Pre, Post, & Everything In-Between

What, Why, & When You Should Take Them

Prior to diving into the below explanation and details regarding supplements, please remember that they are in fact exactly what their name states— SUPPLEMENTS

They are an addition, not a replacement, to a healthy well-rounded diet to help take your training to the next level and to help with your recovery.

If you are concerned about any of these supplements, or have any further questions, please consult a UAC coach prior to consumption.


Pre-workout, as is inherent in its name, is meant to be taken ~10–20 minutes prior to a workout with the intended effect of a better muscle pump and increased endurance.

Bare Performance Nutrition Pre-Workout

Bare Performance Nutrition Pre-Workout

Most pre-workouts contain a blend of vitamins, and stimulants such as beta alanine, beta anhydrous, acetyl, tyrosine, and caffeine. The Bare Performance Nutrition pre-workout “Flight” that we will be offering at the gym is no different.

 **DISCLAIMER** If you have not previously used pre-workout, do not jump straight into a full scoop. Start with half a scoop or less and see how you feel.

Flight contains a few of the following ingredients—please read carefully and be aware of the effects pre-workout can have on you.


Beta Alanine (3.2g) — The well known tingle-inducing, endurance boosting amino acid. Fair warning, if you are not used to using beta alanine, you WILL feel the tingles.
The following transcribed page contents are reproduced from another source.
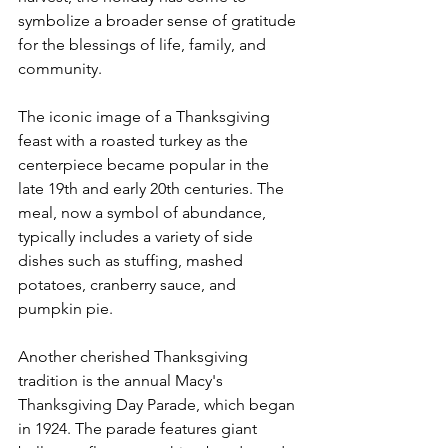
symbolize a broader sense of gratitude 
for the blessings of life, family, and 
community.
The iconic image of a Thanksgiving 
feast with a roasted turkey as the 
centerpiece became popular in the 
late 19th and early 20th centuries. The 
meal, now a symbol of abundance, 
typically includes a variety of side 
dishes such as stuffing, mashed 
potatoes, cranberry sauce, and 
pumpkin pie.
Another cherished Thanksgiving 
tradition is the annual Macy's 
Thanksgiving Day Parade, which began 
in 1924. The parade features giant 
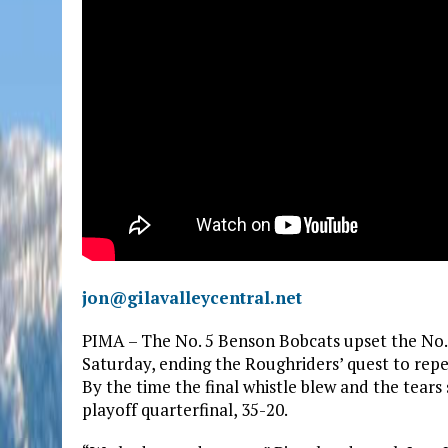
jon@gilavalleycentral.net
PIMA – The No. 5 Benson Bobcats upset the No.
Saturday, ending the Roughriders’ quest to repe
By the time the final whistle blew and the tears
playoff quarterfinal, 35-20.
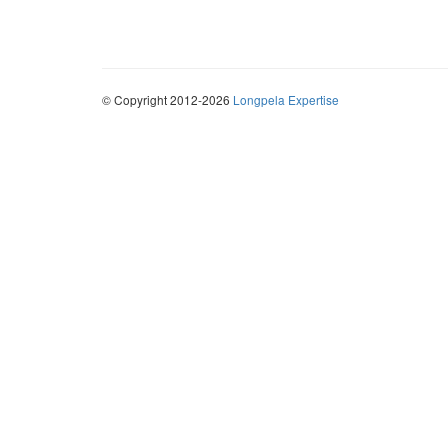
© Copyright 2012-2026
Longpela Expertise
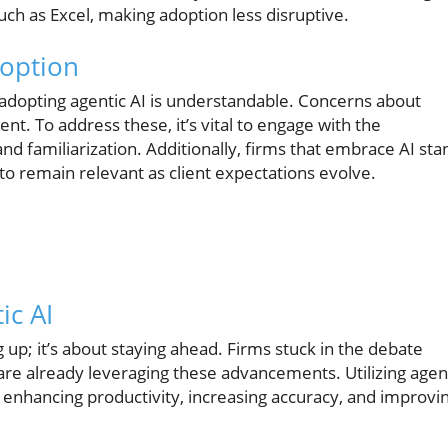
uch as Excel, making adoption less disruptive.
option
adopting agentic AI is understandable. Concerns about
ent. To address these, it’s vital to engage with the
and familiarization. Additionally, firms that embrace AI sta
 to remain relevant as client expectations evolve.
ic AI
 up; it’s about staying ahead. Firms stuck in the debate
re already leveraging these advancements. Utilizing agen
y enhancing productivity, increasing accuracy, and improvi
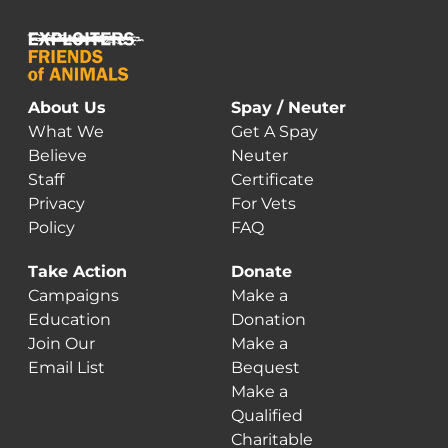
About Us
Spay / Neuter
What We
Get A Spay
Believe
Neuter
Staff
Certificate
Privacy
For Vets
Policy
FAQ
Take Action
Donate
Campaigns
Make a
Education
Donation
Join Our
Make a
Email List
Bequest
Make a
Qualified
Charitable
Caffeine (300mg) — The backbone of all great pre workouts, caffeine provides the giddy-up you need to bust ass in the gym day in and day out. Ingestion of caffeine prior to exercise has been found to provide extended endurance in moderately strenuous training.


N-Acetyl Tyrosine (1.5g) — Tyrosine is a non-essential amino acid and a precursor for epinephrine, norepinephrine and dopamine. These chemicals primarily produce alertness, increased energy and improved mental focus.


Agmatine Sulfate (1g) — Agmatine is derived from the amino acid L-Arginine. It is released endogenously in response to stress or inflammation. It acts as a vasodilator and increases blood flow, nutrient delivery, neurotransmitter activity and removes metabolic waste.


It’s well established that BCAAs stimulate protein synthesis, and might do so to a greater extent than a normal protein on it’s own. BCAA’s are the essential amino acids leucine, isoleucine and valine, which comprise around 35% of your body’s muscle  protein.

Bare Performance Nutrition BCAA's

Bare Performance Nutrition BCAA's

They’re “essential” because your body doesn’t make them on its own—you have to get them from food and workout supplements. Like other amino acids, they’re the building blocks of protein. But these particular aminos may also help preserve muscle glycogen stores, which fuel your muscles and minimize protein breakdown during exercise. Better recover and bigger gains—BCAAs can also help enhance muscle protein recovery after your workout, especially when you consume them with carbs.

Translation? BCAAs can help you get more out of your daily gym sessions.

Supplementing with 4-8 grams (1 scoop) before or during a strenuous or cardio workout will increase performance. Taking 4-8 grams after your workout with a post-workout meal will help speed the replenishment of BCAAs in the muscles which speeds muscle recovery and can help prevent overtraining.

Whey Protein

You can’t build muscle without protein. Professional athletes know that whey protein supplements are a convenient way to get the quality protein they need for big gains.

Bare Performance Nutrition Whey Protein

Bare Performance Nutrition Whey Protein

Whey protein is considered a ‘complete protein’ that is fast and easy to digest. Whenever we eat a protein source, our body uses the 20 amino acids (which are the individual components of ‘protein’) to repair our bones, muscles, organs and virtually every body part and tissue in the human body. When a source of protein has all 9 essential amino acids, which are amino acids your body needs to get from food, that food is said to be a complete protein. The foods we eat have different amino acid profiles as well as protein absorption rate. Of the different measures of protein absorption, one of the most popular is Biological Value (BV) and whey protein just so happens to have the highest score with a BV of 100 making it a complete protein.

Mix 1 rounded scoop of our whey protein supplements with 4-6 oz of water, milk or your favorite beverage. Vary the amount of liquid for taste preference.

While no supplement can replace a diet of whole, natural, unprocessed foods, whey protein can be useful for people with a very busy, on-the-go lifestyle as a supplement to their normal diet.

Remember these are just recommendations. 

If you have any questions or concerns about what supplements you should be taking please ask a coach.